HOW TO COMPLETE THIS TASK: All the lines below should be set down exactly, with no picture carried into the copy.

RECORDS SUPPLIED:
::::::::
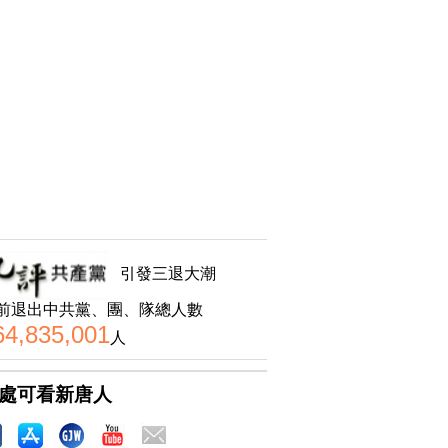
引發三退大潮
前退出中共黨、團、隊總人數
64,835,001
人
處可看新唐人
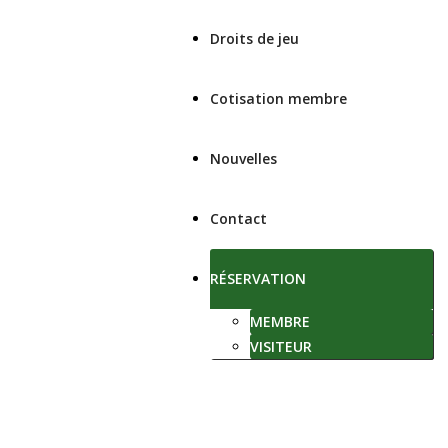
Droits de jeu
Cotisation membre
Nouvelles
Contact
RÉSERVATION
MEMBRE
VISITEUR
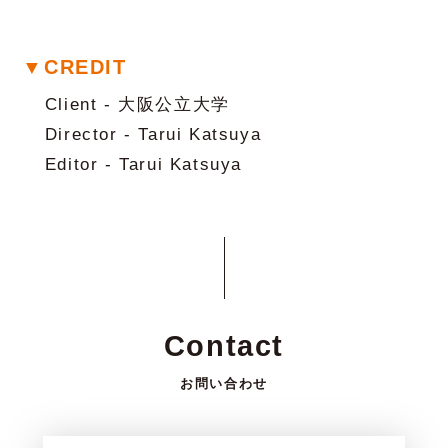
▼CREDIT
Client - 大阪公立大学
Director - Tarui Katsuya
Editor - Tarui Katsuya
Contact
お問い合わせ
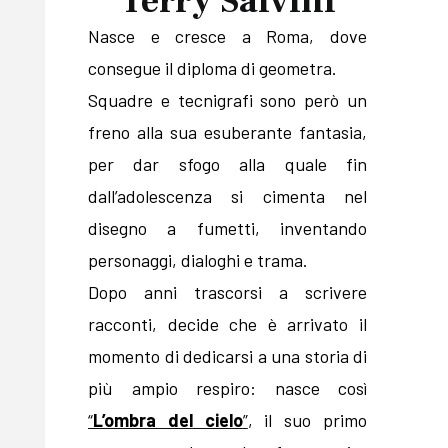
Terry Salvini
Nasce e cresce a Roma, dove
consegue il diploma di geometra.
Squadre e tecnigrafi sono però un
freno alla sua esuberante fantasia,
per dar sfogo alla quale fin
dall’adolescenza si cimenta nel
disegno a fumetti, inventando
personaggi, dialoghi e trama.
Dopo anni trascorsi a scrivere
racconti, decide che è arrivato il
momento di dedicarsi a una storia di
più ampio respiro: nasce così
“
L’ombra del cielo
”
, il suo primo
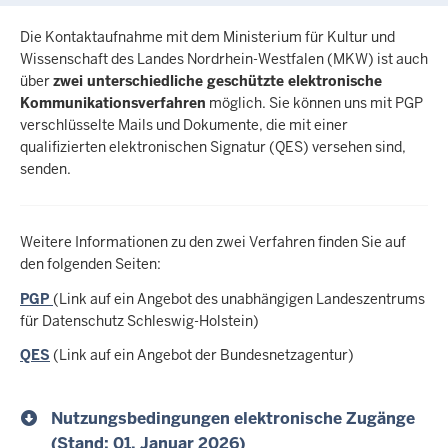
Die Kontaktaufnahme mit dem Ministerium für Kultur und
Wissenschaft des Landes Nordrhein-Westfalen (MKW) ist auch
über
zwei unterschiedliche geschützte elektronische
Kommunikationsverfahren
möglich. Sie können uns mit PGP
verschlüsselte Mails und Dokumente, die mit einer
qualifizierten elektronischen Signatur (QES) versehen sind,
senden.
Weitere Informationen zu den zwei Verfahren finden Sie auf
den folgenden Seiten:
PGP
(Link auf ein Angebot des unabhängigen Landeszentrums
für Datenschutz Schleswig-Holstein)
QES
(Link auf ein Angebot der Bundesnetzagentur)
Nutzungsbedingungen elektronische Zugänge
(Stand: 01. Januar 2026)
::::::::
YOUR RESPONSE:
引發三退大潮
前退出中共黨、團、隊總人數
64,835,001
人
處可看新唐人
Droits de jeu
Cotisation membre
Nouvelles
Contact
RÉSERVATION
MEMBRE
VISITEUR
▼CREDIT
Client - 大阪公立大学
Director - Tarui Katsuya
Editor - Tarui Katsuya
Contact
お問い合わせ
Terry Salvini
Nasce e cresce a Roma, dove
consegue il diploma di geometra.
Squadre e tecnigrafi sono però un
freno alla sua esuberante fantasia,
per dar sfogo alla quale fin
dall’adolescenza si cimenta nel
disegno a fumetti, inventando
personaggi, dialoghi e trama.
Dopo anni trascorsi a scrivere
racconti, decide che è arrivato il
momento di dedicarsi a una storia di
più ampio respiro: nasce così
“
L’ombra del cielo
”
, il suo primo
Die Kontaktaufnahme mit dem Ministerium für Kultur und
Wissenschaft des Landes Nordrhein-Westfalen (MKW) ist auch
über
zwei unterschiedliche geschützte elektronische
Kommunikationsverfahren
möglich. Sie können uns mit PGP
verschlüsselte Mails und Dokumente, die mit einer
qualifizierten elektronischen Signatur (QES) versehen sind,
senden.
Weitere Informationen zu den zwei Verfahren finden Sie auf
den folgenden Seiten:
PGP
(Link auf ein Angebot des unabhängigen Landeszentrums
für Datenschutz Schleswig-Holstein)
QES
(Link auf ein Angebot der Bundesnetzagentur)
Nutzungsbedingungen elektronische Zugänge
(Stand: 01. Januar 2026)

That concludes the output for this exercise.